On Sep 25, 2009, at 1:32 PM, Brad Guillory wrote:
So unless we are on an OpenBSD machine we will never have DLT_ENC ==
13.
Yes. (I'm the person who put that stuff into pcap/bpf.h.)
I also don't see code that would allow for DLT_ATM_RFC1483 to be
set to 13.
Not having access to any BSD/OS systems, I didn't do anything for it -
I probably should have, but as BSD/OS was discontinued a few years
ago, I probably won't bother unless some BSD/OS user complains on
tcpdump-workers or the libpcap SourceForge bug database.
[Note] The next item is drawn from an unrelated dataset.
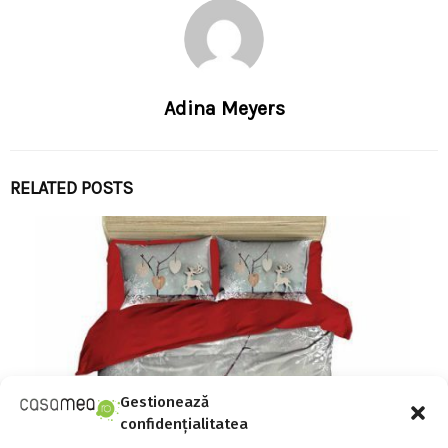
Adina Meyers
RELATED POSTS
Gestionează
confidențialitatea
I am recompiling now to make sure that it will fix my problem; but I
can't see why it wouldn't.
It appears to have fixed the problem - I was able to read the file on
my Mac - and also let me clean up some special hacks to deal with a
link-layer type of 13 on captures from some device running Nokia's
IPSO (FreeBSD-based) OS. (The hacks are still necessary - thanks a
lot, Ipsilon/Nokia, for not picking a different magic number for your
non-standard libpcap format - but at least they're simpler.)
I've checked that change into the main branch. We might want to put
it into Wireshark 1.2.3 (and, if we release one, 1.0.10).